#!/usr/bin/env python3
# PyTkBrowser: A minimal GUI web browser using only Python's standard library.
# Features:
# - Tkinter GUI (address bar, back/forward/reload, status bar)
# - HTTP/HTTPS GET via urllib
# - Basic HTML-to-text rendering (skips script/style)
# - Clickable links in the rendered page
# - Back/forward history, redirects handling
#
# Limitations:
# - No JavaScript/CSS layout
# - Images, forms, cookies are minimal/not supported
# - Rendering is plain text with numbered links
import tkinter as tk
from tkinter import ttk, messagebox
import urllib.request
import urllib.parse
import urllib.error
from html.parser import HTMLParser
import html
import re
import sys
from collections import deque
USER_AGENT = "PyTkBrowser/0.1 (stdlib-only)"
TIMEOUT = 20
class SimpleRenderer(HTMLParser):
"""Very basic HTML to text renderer with link extraction."""
def __init__(self, base_url=None):
super().__init__()
self.base_url = base_url
self.in_script = False
self.in_style = False
self.text_chunks = []
self.links = [] # list of (label, url)
self.current_link = None
self.list_level = 0
self.title = None
self.in_title = False
def handle_starttag(self, tag, attrs):
tag = tag.lower()
if tag == "script":
self.in_script = True
elif tag == "style":
self.in_style = True
elif tag in ("p", "div", "section", "article"):
self.text_chunks.append("\n")
elif tag in ("br",):
self.text_chunks.append("\n")
elif tag in ("h1", "h2", "h3", "h4", "h5", "h6"):
self.text_chunks.append("\n")
elif tag in ("ul", "ol"):
self.list_level += 1
elif tag == "li":
self.text_chunks.append(" " * max(0, self.list_level - 1) + "• ")
elif tag == "a":
href = None
for k, v in attrs:
if k.lower() == "href":
href = v
break
if href:
abs_url = urllib.parse.urljoin(self.base_url or "", href)
self.current_link = {"url": abs_url, "text": ""}
elif tag == "title":
self.in_title = True
def handle_endtag(self, tag):
tag = tag.lower()
if tag == "script":
self.in_script = False
elif tag == "style":
self.in_style = False
elif tag in ("p", "div", "section", "article", "h1", "h2", "h3", "h4", "h5", "h6"):
self.text_chunks.append("\n")
elif tag in ("ul", "ol"):
self.list_level = max(0, self.list_level - 1)
elif tag == "a":
if self.current_link:
text = self.current_link["text"].strip() or self.current_link["url"]

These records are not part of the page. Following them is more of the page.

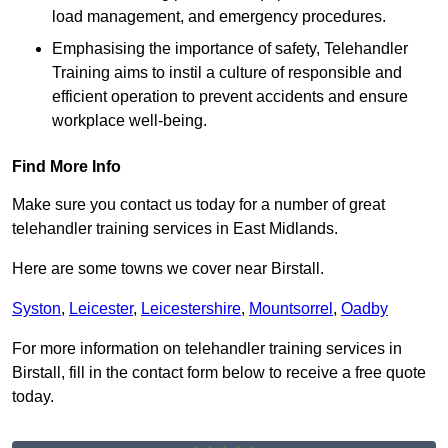
load management, and emergency procedures.
Emphasising the importance of safety, Telehandler
Training aims to instil a culture of responsible and
efficient operation to prevent accidents and ensure
workplace well-being.
Find More Info
Make sure you contact us today for a number of great
telehandler training services in East Midlands.
Here are some towns we cover near Birstall.
Syston
,
Leicester
,
Leicestershire
,
Mountsorrel
,
Oadby
For more information on telehandler training services in
Birstall, fill in the contact form below to receive a free quote
today.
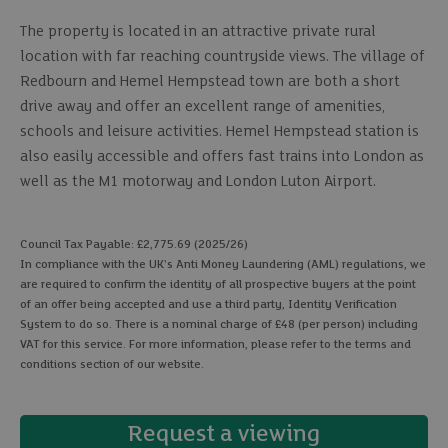
The property is located in an attractive private rural
location with far reaching countryside views. The village of
Redbourn and Hemel Hempstead town are both a short
drive away and offer an excellent range of amenities,
schools and leisure activities. Hemel Hempstead station is
also easily accessible and offers fast trains into London as
well as the M1 motorway and London Luton Airport.
Council Tax Payable: £2,775.69 (2025/26)
In compliance with the UK's Anti Money Laundering (AML) regulations, we
are required to confirm the identity of all prospective buyers at the point
of an offer being accepted and use a third party, Identity Verification
System to do so. There is a nominal charge of £48 (per person) including
VAT for this service. For more information, please refer to the terms and
conditions section of our website.
Request a viewing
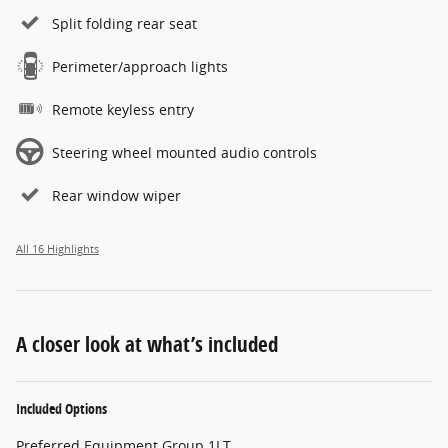
Split folding rear seat
Perimeter/approach lights
Remote keyless entry
Steering wheel mounted audio controls
Rear window wiper
All 16 Highlights
A closer look at what’s included
Included Options
Preferred Equipment Group 1LT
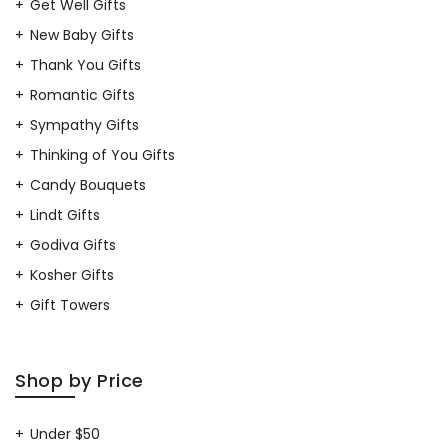
Get Well Gifts
New Baby Gifts
Thank You Gifts
Romantic Gifts
Sympathy Gifts
Thinking of You Gifts
Candy Bouquets
Lindt Gifts
Godiva Gifts
Kosher Gifts
Gift Towers
Shop by Price
Under $50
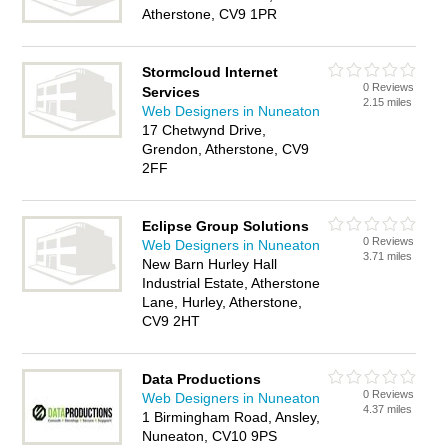
Atherstone, CV9 1PR
Stormcloud Internet
0 Reviews
Services
2.15 miles
Web Designers in Nuneaton
17 Chetwynd Drive,
Grendon, Atherstone, CV9
2FF
Eclipse Group Solutions
0 Reviews
Web Designers in Nuneaton
3.71 miles
New Barn Hurley Hall
Industrial Estate, Atherstone
Lane, Hurley, Atherstone,
CV9 2HT
Data Productions
0 Reviews
Web Designers in Nuneaton
4.37 miles
1 Birmingham Road, Ansley,
Nuneaton, CV10 9PS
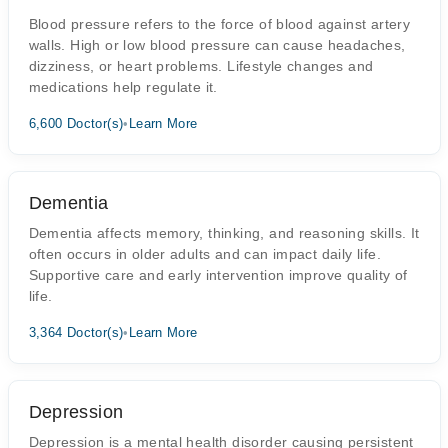
Blood pressure refers to the force of blood against artery
walls. High or low blood pressure can cause headaches,
dizziness, or heart problems. Lifestyle changes and
medications help regulate it.
6,600 Doctor(s)
•
Learn More
Dementia
Dementia affects memory, thinking, and reasoning skills. It
often occurs in older adults and can impact daily life.
Supportive care and early intervention improve quality of
life.
3,364 Doctor(s)
•
Learn More
Depression
Depression is a mental health disorder causing persistent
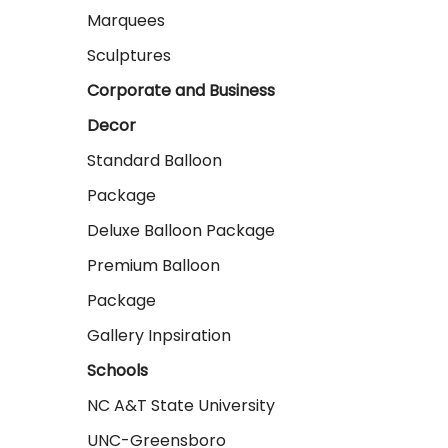
Marquees
Sculptures
Corporate and Business
Decor
Standard Balloon
Package
Deluxe Balloon Package
Premium Balloon
Package
Gallery Inpsiration
Schools
NC A&T State University
UNC-Greensboro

self.links.append((text, self.current_link["url"]))
idx = len(self.links)
# append link marker
self.text_chunks.append(f" [{idx}]")
self.current_link = None
elif tag == "title":
self.in_title = False
def handle_data(self, data):
if self.in_script or self.in_style:
return
cleaned = data.replace("\r", " ").replace("\n", " ")

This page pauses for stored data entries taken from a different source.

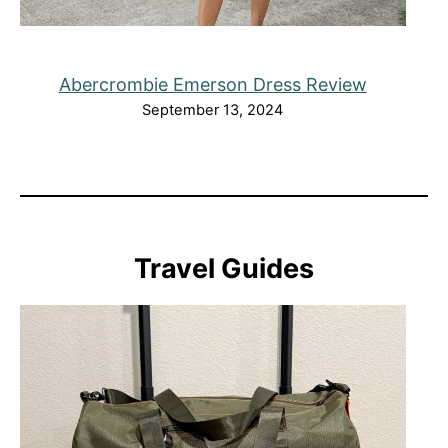
Abercrombie Emerson Dress Review
September 13, 2024
Travel Guides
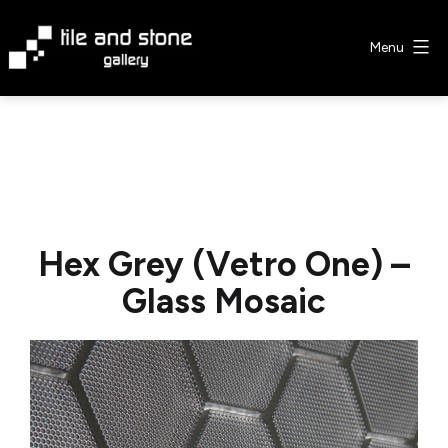
Skip
to
Menu
content
Tile
&
Stone
Gallery
Hex Grey (Vetro One) –
Glass Mosaic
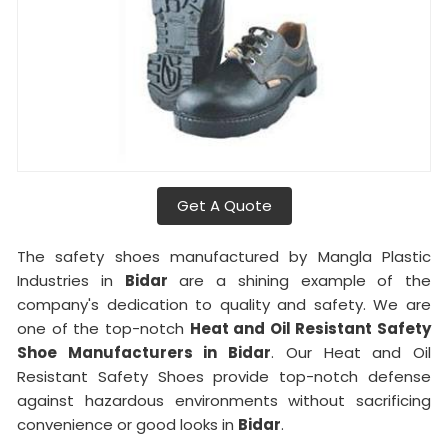
Get A Quote
The safety shoes manufactured by Mangla Plastic
Industries in
Bidar
are a shining example of the
company's dedication to quality and safety. We are
one of the top-notch
Heat and Oil Resistant Safety
Shoe Manufacturers in Bidar
. Our Heat and Oil
Resistant Safety Shoes provide top-notch defense
against hazardous environments without sacrificing
convenience or good looks in
Bidar
.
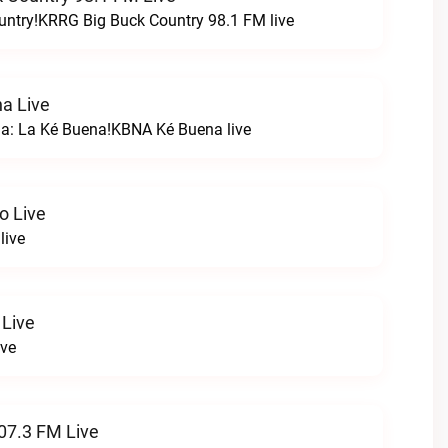
untry!KRRG Big Buck Country 98.1 FM live
a Live
na: La Ké Buena!KBNA Ké Buena live
o Live
live
 Live
ive
07.3 FM Live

cleaned = re.sub(r"\s+", " ", cleaned)
if cleaned.strip():
if self.in_title:
# accumulate title
if self.title is None:
self.title = cleaned.strip()
else:
self.title += cleaned.strip()
if self.current_link is not None:
self.current_link["text"] += cleaned
self.text_chunks.append(cleaned)
else:
self.text_chunks.append(cleaned)
def handle_entityref(self, name):
self.handle_data(html.unescape(f"&{name};"))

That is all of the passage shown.